My Balkan trip started with a one way ticket to Sarajevo, a week-long stay in Belgrade and a return ticket from Podgorica. All things were more or less spontaneous, especially since I met Belgrade. That city is fantastic, it was a huge surprise to fell in love with it but not only there. Kotor, in south western part of Montenegro, is really an amazing place too. Easy to like it and quickly to connect with it even though it was raining during my whole stay! The weather was not too much of an obstacle -usually it is really annoying!- as I did not focus on the rain but rather on the glorious beauty of this tiny country.

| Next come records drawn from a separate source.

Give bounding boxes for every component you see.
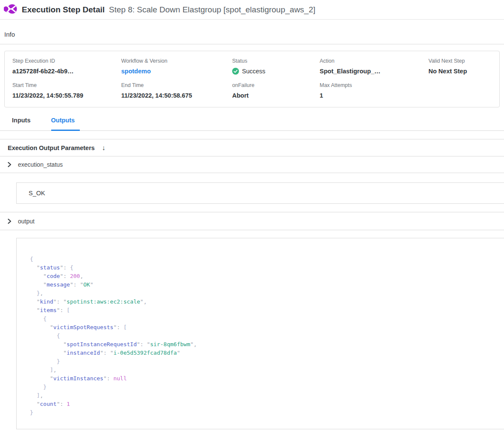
param-name: execution_status [18,161,63,168]
field-value: Abort [232,92,320,99]
field-start-time: Start Time 11/23/2022, 14:50:55.789 [12,82,121,99]
field-value: 1 [320,92,428,99]
collapse-all-icon[interactable]: ↓ [102,144,105,152]
field-label: Max Attempts [320,82,428,89]
tab-bar: Inputs Outputs [0,116,504,131]
field-label: Action [320,58,428,64]
json-code: { "status": { "code": 200, "message": "O… [30,255,495,417]
field-empty [428,82,499,99]
field-label: Step Execution ID [12,58,121,64]
status-badge: Success [232,67,320,75]
workflow-link[interactable]: spotdemo [121,67,151,75]
field-label: onFailure [232,82,320,89]
page-subtitle: Step 8: Scale Down Elastgroup [spot_elas… [109,5,315,14]
param-name: output [18,218,35,225]
spacer [0,131,504,139]
param-row-execution-status[interactable]: execution_status [0,156,504,173]
field-end-time: End Time 11/23/2022, 14:50:58.675 [121,82,232,99]
field-value: Spot_Elastigroup_… [320,67,428,75]
field-onfailure: onFailure Abort [232,82,320,99]
field-max-attempts: Max Attempts 1 [320,82,428,99]
page-header: Execution Step Detail Step 8: Scale Down… [0,0,504,20]
field-label: Valid Next Step [428,58,499,64]
info-section-title: Info [0,20,504,44]
section-title: Execution Output Parameters [8,145,95,151]
field-value: No Next Step [428,67,499,75]
execution-status-value: S_OK [29,190,45,197]
page-title: Execution Step Detail [22,5,105,14]
field-value: 11/23/2022, 14:50:55.789 [12,92,121,99]
field-value: 11/23/2022, 14:50:58.675 [121,92,232,99]
field-label: Status [232,58,320,64]
chevron-right-icon [7,162,12,167]
field-value: a125728f-6b22-4b9… [12,67,121,75]
chevron-right-icon [7,219,12,224]
spot-logo-icon [4,2,17,17]
field-status: Status Success [232,58,320,75]
field-valid-next-step: Valid Next Step No Next Step [428,58,499,75]
execution-output-parameters-bar: Execution Output Parameters ↓ [0,139,504,156]
field-action: Action Spot_Elastigroup_… [320,58,428,75]
success-check-icon [232,68,239,75]
tab-inputs[interactable]: Inputs [12,116,33,131]
field-label: Workflow & Version [121,58,232,64]
field-label: Start Time [12,82,121,89]
output-json-box: { "status": { "code": 200, "message": "O… [16,238,504,429]
field-workflow-version: Workflow & Version spotdemo [121,58,232,75]
param-row-output[interactable]: output [0,212,504,230]
field-label: End Time [121,82,232,89]
status-text: Success [242,67,265,75]
tab-outputs[interactable]: Outputs [51,116,80,131]
info-card: Step Execution ID a125728f-6b22-4b9… Wor… [4,51,500,107]
field-step-execution-id: Step Execution ID a125728f-6b22-4b9… [12,58,121,75]
execution-status-value-box: S_OK [16,182,504,204]
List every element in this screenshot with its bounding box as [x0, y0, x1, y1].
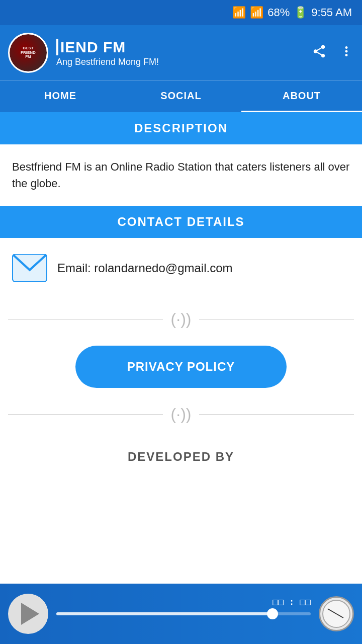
tab-home[interactable]: HOME: [0, 81, 121, 112]
tab-social[interactable]: SOCIAL: [121, 81, 241, 112]
progress-bar-container[interactable]: □□ : □□: [56, 612, 311, 615]
description-text: Bestfriend FM is an Online Radio Station…: [0, 144, 362, 206]
status-bar: 📶 📶 68% 🔋 9:55 AM: [0, 0, 362, 25]
app-tagline: Ang Bestfriend Mong FM!: [56, 57, 304, 67]
clock-hour-hand: [336, 613, 344, 618]
player-bar: □□ : □□: [0, 584, 362, 644]
clock-face: [322, 600, 350, 628]
divider-line-right-2: [199, 414, 354, 415]
logo-inner: BESTFRIENDFM: [10, 34, 47, 71]
app-name: IEND FM: [56, 39, 304, 56]
privacy-policy-button[interactable]: PRIVACY POLICY: [75, 346, 287, 388]
header-title-block: IEND FM Ang Bestfriend Mong FM!: [56, 39, 304, 67]
time-display: 9:55 AM: [311, 6, 352, 19]
divider-line-right: [199, 319, 354, 319]
email-address: Email: rolandarnedo@gmail.com: [57, 261, 233, 275]
wifi-icon: 📶: [232, 6, 246, 19]
tab-about[interactable]: ABOUT: [241, 81, 362, 112]
clock-minute-hand: [327, 608, 336, 614]
radio-wave-icon-1: (·)): [171, 310, 192, 329]
time-counter: □□ : □□: [273, 596, 311, 607]
play-icon: [21, 603, 39, 625]
app-header: BESTFRIENDFM IEND FM Ang Bestfriend Mong…: [0, 25, 362, 80]
email-row: Email: rolandarnedo@gmail.com: [0, 238, 362, 298]
page-content: DESCRIPTION Bestfriend FM is an Online R…: [0, 112, 362, 540]
clock-button[interactable]: [319, 596, 354, 631]
divider-line-left: [8, 319, 163, 319]
developed-by-label: DEVELOPED BY: [0, 436, 362, 470]
bottom-spacer: [0, 470, 362, 540]
more-options-icon[interactable]: [339, 44, 354, 62]
progress-thumb[interactable]: [267, 608, 278, 619]
share-icon[interactable]: [312, 44, 327, 62]
signal-icon: 📶: [250, 6, 263, 19]
radio-wave-icon-2: (·)): [171, 405, 192, 424]
app-logo: BESTFRIENDFM: [8, 33, 48, 73]
play-button[interactable]: [8, 594, 48, 634]
description-header: DESCRIPTION: [0, 112, 362, 144]
battery-icon: 🔋: [294, 6, 307, 19]
divider-line-left-2: [8, 414, 163, 415]
contact-header: CONTACT DETAILS: [0, 206, 362, 238]
nav-tabs: HOME SOCIAL ABOUT: [0, 80, 362, 112]
radio-divider-2: (·)): [0, 393, 362, 436]
progress-track: [56, 612, 311, 615]
progress-fill: [56, 612, 273, 615]
contact-section: CONTACT DETAILS Email: rolandarnedo@gmai…: [0, 206, 362, 298]
radio-divider-1: (·)): [0, 298, 362, 341]
status-icons: 📶 📶 68% 🔋 9:55 AM: [232, 6, 352, 19]
header-actions: [312, 44, 354, 62]
email-icon: [12, 254, 47, 282]
battery-percent: 68%: [267, 6, 290, 19]
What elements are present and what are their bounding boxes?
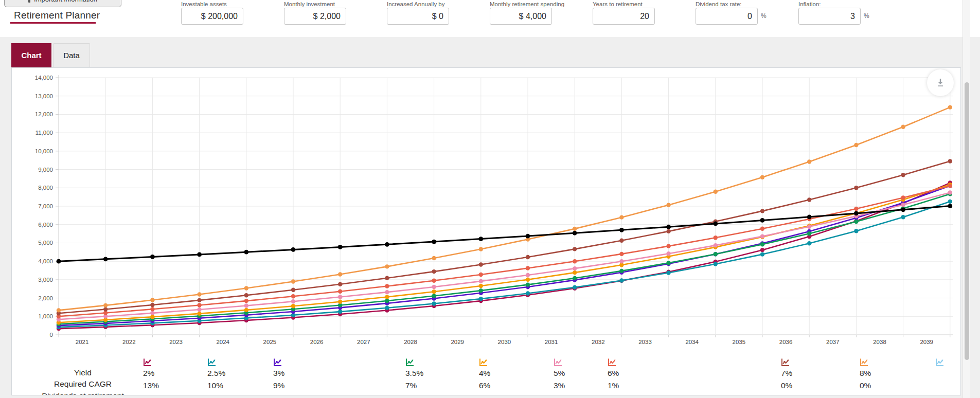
dividend-tax-rate-suffix: % xyxy=(761,12,767,20)
legend-cagr-value: 1% xyxy=(608,381,669,390)
svg-text:6,000: 6,000 xyxy=(38,222,53,228)
svg-text:0: 0 xyxy=(50,332,53,338)
svg-text:2023: 2023 xyxy=(169,339,183,345)
svg-text:10,000: 10,000 xyxy=(35,148,53,154)
increased-annually-by-label: Increased Annually by xyxy=(387,1,445,7)
legend-column-3-5: 3.5%7% xyxy=(405,358,467,390)
legend-row-label-clipped: Dividends at retirement xyxy=(26,391,139,395)
svg-text:11,000: 11,000 xyxy=(35,130,53,136)
increased-annually-by-input[interactable] xyxy=(387,8,449,25)
svg-text:2039: 2039 xyxy=(920,339,933,345)
svg-text:2031: 2031 xyxy=(545,339,558,345)
legend-series-icon-3[interactable] xyxy=(273,358,335,367)
svg-text:2035: 2035 xyxy=(733,339,746,345)
legend-series-icon-extra[interactable] xyxy=(935,358,961,367)
legend-column-5: 5%3% xyxy=(554,358,615,390)
legend-series-icon-2[interactable] xyxy=(143,358,205,367)
legend-row-label-yield: Yield xyxy=(26,368,139,377)
dividend-tax-rate-input[interactable] xyxy=(696,8,758,25)
chart-panel: 01,0002,0003,0004,0005,0006,0007,0008,00… xyxy=(11,67,961,395)
legend-cagr-value: 13% xyxy=(143,381,205,390)
svg-text:2026: 2026 xyxy=(310,339,324,345)
investable-assets-input[interactable] xyxy=(181,8,243,25)
legend-cagr-value: 10% xyxy=(207,381,269,390)
monthly-investment-input[interactable] xyxy=(284,8,346,25)
legend-yield-value: 6% xyxy=(608,369,669,378)
svg-text:2027: 2027 xyxy=(357,339,370,345)
svg-text:2028: 2028 xyxy=(404,339,417,345)
chart-series-5 xyxy=(57,190,952,321)
svg-text:2033: 2033 xyxy=(638,339,652,345)
legend-yield-value: 2% xyxy=(143,369,205,378)
legend-yield-value: 2.5% xyxy=(207,369,269,378)
svg-text:1,000: 1,000 xyxy=(38,313,53,319)
legend-yield-value: 5% xyxy=(554,369,615,378)
legend-yield-value: 3.5% xyxy=(405,369,467,378)
chart-series-4 xyxy=(57,183,952,324)
investable-assets-label: Investable assets xyxy=(181,1,227,7)
svg-text:14,000: 14,000 xyxy=(35,75,53,81)
svg-text:2034: 2034 xyxy=(685,339,699,345)
legend-series-icon-2-5[interactable] xyxy=(207,358,269,367)
svg-text:2038: 2038 xyxy=(873,339,886,345)
inflation-input[interactable] xyxy=(798,8,861,25)
download-chart-button[interactable] xyxy=(927,69,954,96)
svg-text:8,000: 8,000 xyxy=(38,185,53,191)
info-icon xyxy=(28,0,30,3)
svg-text:9,000: 9,000 xyxy=(38,167,53,173)
svg-text:2024: 2024 xyxy=(216,339,229,345)
svg-text:2037: 2037 xyxy=(826,339,840,345)
legend-yield-value: 3% xyxy=(273,369,335,378)
legend-row-label-required-cagr: Required CAGR xyxy=(26,379,139,389)
monthly-investment-label: Monthly investment xyxy=(284,1,335,7)
svg-text:7,000: 7,000 xyxy=(38,203,53,209)
tab-data[interactable]: Data xyxy=(53,43,90,67)
axis-labels: 01,0002,0003,0004,0005,0006,0007,0008,00… xyxy=(35,75,933,345)
svg-text:13,000: 13,000 xyxy=(35,93,53,99)
monthly-retirement-spending-input[interactable] xyxy=(490,8,552,25)
inflation-label: Inflation: xyxy=(798,1,821,7)
legend-column-7: 7%0% xyxy=(781,358,843,390)
legend-column-2-5: 2.5%10% xyxy=(207,358,269,390)
svg-text:2,000: 2,000 xyxy=(38,295,53,301)
years-to-retirement-input[interactable] xyxy=(593,8,655,25)
legend-cagr-value: 0% xyxy=(860,381,921,390)
legend-yield-value: 4% xyxy=(479,369,541,378)
inflation-suffix: % xyxy=(864,12,869,20)
legend-cagr-value: 7% xyxy=(405,381,467,390)
download-icon xyxy=(934,77,947,89)
legend-series-icon-8[interactable] xyxy=(860,358,921,367)
legend-series-icon-4[interactable] xyxy=(479,358,541,367)
legend-yield-value: 7% xyxy=(781,369,843,378)
monthly-retirement-spending-label: Monthly retirement spending xyxy=(490,1,564,7)
page-scrollbar-track[interactable] xyxy=(963,0,970,398)
title-underline xyxy=(10,22,96,24)
svg-text:2036: 2036 xyxy=(779,339,793,345)
svg-text:2025: 2025 xyxy=(263,339,277,345)
legend-series-icon-7[interactable] xyxy=(781,358,843,367)
page-scrollbar-thumb[interactable] xyxy=(965,82,969,360)
important-information-button[interactable]: Important information xyxy=(4,0,121,7)
legend-cagr-value: 9% xyxy=(273,381,335,390)
legend-cagr-value: 6% xyxy=(479,381,541,390)
legend-column-8: 8%0% xyxy=(860,358,921,390)
svg-text:2032: 2032 xyxy=(592,339,605,345)
legend-series-icon-6[interactable] xyxy=(608,358,669,367)
dividend-tax-rate-label: Dividend tax rate: xyxy=(696,1,742,7)
tab-chart[interactable]: Chart xyxy=(11,43,51,67)
legend-cagr-value: 0% xyxy=(781,381,843,390)
legend-column-extra xyxy=(935,358,961,370)
svg-text:5,000: 5,000 xyxy=(38,240,53,246)
svg-text:2030: 2030 xyxy=(498,339,511,345)
legend-column-2: 2%13% xyxy=(143,358,205,390)
retirement-chart: 01,0002,0003,0004,0005,0006,0007,0008,00… xyxy=(12,68,960,395)
svg-text:12,000: 12,000 xyxy=(35,111,53,117)
svg-text:4,000: 4,000 xyxy=(38,258,53,264)
legend-series-icon-3-5[interactable] xyxy=(405,358,467,367)
legend-column-3: 3%9% xyxy=(273,358,335,390)
page-title: Retirement Planner xyxy=(14,10,100,21)
legend-series-icon-5[interactable] xyxy=(554,358,615,367)
important-information-label: Important information xyxy=(34,0,97,3)
legend-cagr-value: 3% xyxy=(554,381,615,390)
legend-column-6: 6%1% xyxy=(608,358,669,390)
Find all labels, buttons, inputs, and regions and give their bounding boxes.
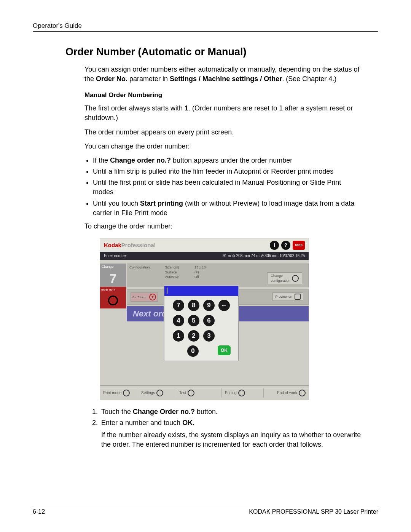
bold-text: Change Order no.? <box>133 408 195 415</box>
key-2[interactable]: 2 <box>188 330 199 342</box>
label: Print mode <box>103 390 121 396</box>
chip-label: 6 x 7 inch <box>132 295 145 299</box>
text: The first order always starts with <box>84 104 185 112</box>
circle-icon <box>123 390 130 396</box>
end-of-work-button[interactable]: End of work <box>264 388 309 398</box>
status-bar: Enter number 91 m ⊘ 203 mm 74 m ⊘ 305 mm… <box>100 252 309 260</box>
running-header: Operator's Guide <box>33 22 378 32</box>
footer-product: KODAK PROFESSIONAL SRP 30 Laser Printer <box>249 508 378 515</box>
value: 13 x 18 <box>194 265 206 270</box>
text: Until you touch <box>93 200 140 207</box>
key-5[interactable]: 5 <box>188 315 199 326</box>
paragraph: To change the order number: <box>84 222 363 231</box>
step-list: Touch the Change Order no.? button. Ente… <box>84 407 363 449</box>
spacer <box>172 345 183 357</box>
change-label: Change <box>100 264 126 270</box>
list-item: Until a film strip is pulled into the fi… <box>93 167 363 176</box>
label: Surface <box>165 270 180 275</box>
subsection-heading: Manual Order Numbering <box>84 91 363 100</box>
key-8[interactable]: 8 <box>188 300 199 311</box>
bold-text: Settings / Machine settings / Other <box>170 75 282 83</box>
text-cursor-icon <box>167 288 167 294</box>
key-0[interactable]: 0 <box>187 345 199 357</box>
change-order-no-button[interactable] <box>100 292 126 308</box>
bullet-list: If the Change order no.? button appears … <box>84 156 363 218</box>
paragraph: The order number appears on every print … <box>84 128 363 137</box>
keypad-display[interactable] <box>164 286 238 296</box>
step-item: Enter a number and touch OK. If the numb… <box>100 418 363 449</box>
key-9[interactable]: 9 <box>203 300 215 311</box>
help-icon[interactable]: ? <box>281 241 290 250</box>
key-3[interactable]: 3 <box>203 330 215 342</box>
value: (F) <box>194 270 206 275</box>
label: Test <box>179 390 186 396</box>
status-right: 91 m ⊘ 203 mm 74 m ⊘ 305 mm 10/07/02 16:… <box>223 253 305 259</box>
value: Off <box>194 275 206 280</box>
configuration-band: Configuration Size [cm] Surface Autosave… <box>127 264 309 287</box>
dropdown-icon: ▼ <box>149 294 156 300</box>
intro-paragraph: You can assign order numbers either auto… <box>84 65 363 84</box>
print-mode-button[interactable]: Print mode <box>100 388 138 398</box>
label: Autosave <box>165 275 180 280</box>
paragraph: The first order always starts with 1. (O… <box>84 104 363 123</box>
section-heading: Order Number (Automatic or Manual) <box>65 46 378 58</box>
bold-text: Start printing <box>140 200 183 207</box>
text: Enter a number and touch <box>101 419 182 427</box>
embedded-touchscreen: KodakProfessional i ? Stop Enter number … <box>100 238 309 400</box>
key-4[interactable]: 4 <box>173 315 184 326</box>
bold-text: Change order no.? <box>110 157 171 164</box>
step-note: If the number already exists, the system… <box>101 430 363 449</box>
key-7[interactable]: 7 <box>173 300 184 311</box>
list-item: Until you touch Start printing (with or … <box>93 199 363 218</box>
preview-toggle[interactable]: Preview on <box>272 292 303 301</box>
current-order-number: 7 <box>100 270 126 287</box>
numeric-keypad: 7 8 9 ← 4 5 6 1 2 <box>164 286 239 361</box>
format-chip[interactable]: 6 x 7 inch ▼ <box>131 292 158 302</box>
label: Settings <box>141 390 155 396</box>
label: Pricing <box>225 390 237 396</box>
text: button. <box>195 408 218 415</box>
text: . <box>193 419 194 427</box>
key-backspace[interactable]: ← <box>218 300 230 311</box>
page-number: 6-12 <box>33 508 45 515</box>
step-item: Touch the Change Order no.? button. <box>100 407 363 417</box>
stop-button[interactable]: Stop <box>293 241 305 250</box>
text: Touch the <box>101 408 133 415</box>
info-icon[interactable]: i <box>270 241 279 250</box>
circle-icon <box>188 390 194 396</box>
square-icon <box>295 294 301 300</box>
spacer <box>218 330 230 342</box>
text: . (See Chapter 4.) <box>282 75 336 83</box>
circle-icon <box>156 390 163 396</box>
brand-professional: Professional <box>121 242 156 248</box>
list-item: Until the first print or slide has been … <box>93 178 363 197</box>
bold-text: OK <box>182 419 193 427</box>
change-order-panel: Change 7 order no.? <box>100 264 126 308</box>
key-1[interactable]: 1 <box>173 330 184 342</box>
paragraph: You can change the order number: <box>84 142 363 151</box>
circle-icon <box>238 390 245 396</box>
label: Preview on <box>275 294 292 299</box>
text: configuration <box>271 279 290 283</box>
change-configuration-button[interactable]: Changeconfiguration <box>267 272 302 284</box>
text: Change <box>271 274 283 278</box>
label: Configuration <box>129 265 150 270</box>
ok-button[interactable]: OK <box>218 345 231 355</box>
text: parameter in <box>127 75 170 83</box>
circle-icon <box>299 390 306 396</box>
label: End of work <box>277 390 297 396</box>
brand-kodak: Kodak <box>104 242 121 248</box>
text: button appears under the order number <box>171 157 292 164</box>
order-no-tag: order no.? <box>100 287 126 292</box>
pricing-button[interactable]: Pricing <box>222 388 264 398</box>
status-left: Enter number <box>104 253 127 259</box>
bold-text: Order No. <box>96 75 127 83</box>
key-6[interactable]: 6 <box>203 315 215 326</box>
brand-logo: KodakProfessional <box>104 241 156 249</box>
spacer <box>218 315 230 326</box>
circle-icon <box>292 275 299 282</box>
bottom-toolbar: Print mode Settings Test Pricing End of … <box>100 385 309 400</box>
test-button[interactable]: Test <box>176 388 222 398</box>
settings-button[interactable]: Settings <box>138 388 176 398</box>
page-footer: 6-12 KODAK PROFESSIONAL SRP 30 Laser Pri… <box>33 506 378 515</box>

Some history… Montenegro was part of Yugoslavia. Then part of a weird country, Serbia-Montenegro. Then independent since 2006 officially as “The Republic of Montenegro”. This is it for the history section… I’m being a bit lazy to develop on some historical facts but we know the story, a battle, a war, a hero, a princess in the dungeon. I’ve gone a little too far. But wait. There is a fortress in Kotor!
A UNESCO World Heritage, St John’s Fortress is at the East of the Old Town. But up in the air. A long climb will be needed. There are around 1350 steps-some which are broken so a couple of hours are needed to climb up and down. It’s no ordinary hike as there is spectacular view over the Bay of Kotor and the Old Town which clearly appears to be shaped as a triangle from up.
One of the main stops while climbing is the Church of Our Lady of Health which is approximatively at the middle of the way up. I stopped every 2 minutes to take pictures and I was impressed by the view every 10 additional steps I climb. It just gets better and better.
I stayed for one night at The Old Town Hostel. It’s a really cosy and nice place, friendly staff that offers drinks during the whole stay and cool travellers to meet with whom I hang out for a while. And surprisingly, I was not the first Moroccan traveller to stay at this hostel. The staff has met others last summer. And apparently, the summer season is just non-stop. The city and the country just gets crowded by visitors from all over the world.
It was clearly off-season. I was there in January and the Old Town was absolutely empty at some times of the day. It was fine by me. I felt like I owned this place. All mine. Also, since it’s a small Old Town. It was very enjoyable to walk around it but especially get lost and just enjoy it. I met few cats by the way!
But outside the Old Town, there is the actual Bay of Kotor. A fantastic natural beauty, a huge asset for Montenegro’s attractiveness. I walked near the blue-green-ish water and I was taken away by all the fresh and pure air. But not for so long because it started raining again! I took few pictures and kept walking around.
But unfortunately, my stay and my trip had an end. I was about to take a bus from Kotor to Podgorica which would take around 1h30min for around 80km of distance but due to landslides the main highway was closed so it means that I had no choice but wait long hours at the station, take the first bus to Niksic, change for another bus and then finally arrive to Podgorica.
80 km in 5 hours… I was lucky though to meet a guy from South Africa but because his parents are from Yugoslavia he went back home in Montenegro to study. We were both stranded at the bus station and both at the same situation, well almost,… the next morning he had an exam and I had a plane to catch.